Kötü zamanların yaşandığı, zorlukların parçalanmışlık hissinin toplumsal zeminin kayganlığıyla, dünyanın sanki üzerimize devriliyormuş hissini çokça hissettiğimiz bir zamanda yaşıyoruz.
Buhran dönemlerinin varolduğu gerçeği ile yaşamaya çalışıyoruz. Her gün yaşamak için yeniden uyanmaya ihtiyacımız varken, uyuşukluk içinde bir çabalamayla uyuyup uyanıyoruz. İçimizin huzuru yokken, günlerimiz kalabalık bir kargaşa içinde ve biz de bu sancılı günlerimizin, faili meçhulü gibiyiz. Bir ütopya mı hayallerimiz, yoksa yaşamak zorunda kaldığımız bir distopya mı gerçeğimiz?
Bu kötü günlerin içinde, bulutların kasvetli hallerini görmekten duyulan bıkkınlık hissiyle sanatın yaraya deva olma olasılığını tartışabilir miyiz?

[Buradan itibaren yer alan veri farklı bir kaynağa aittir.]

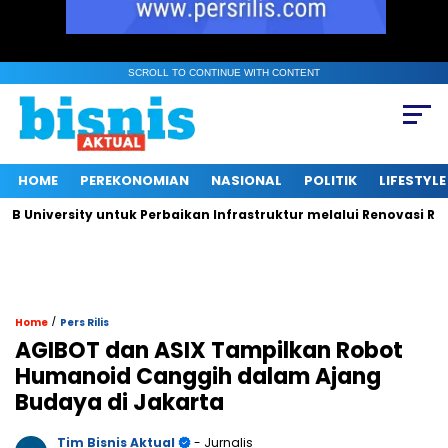
SCROLL TO CONTINUE WITH CONTENT
HOME
PEREKONOMIAN
NASIONAL
POLITIK
LIFESTYLE
iversity untuk Perbaikan Infrastruktur melalui Renovasi Ruang 
/
Home
Pers Rilis
AGIBOT dan ASIX Tampilkan Robot
Humanoid Canggih dalam Ajang
Budaya di Jakarta
Tim Bisnis Aktual
- Jurnalis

Sanat herkes için midir, sanatı anlamak için her hangi bir tabakanın mensubu olmak mı gerekir, zevk ya da duyulan hoşnutluk için entelektüel bir birikim mi gerekir? Bu soruların cevaplarını size bırakmak çok daha anlamlı olacağı düşüncesindeyim. Kendi fikrimse, “sanat” herkes içindir ve herkes için olmalıdır. Yeter ki insan anlama anlamlandırma çabası içinde olsun! Bir şey olmak için bir şey yapmak, sadece –mış gibi yaşamakla kandırılmak arasında zihninizi oyalamak olacaktır.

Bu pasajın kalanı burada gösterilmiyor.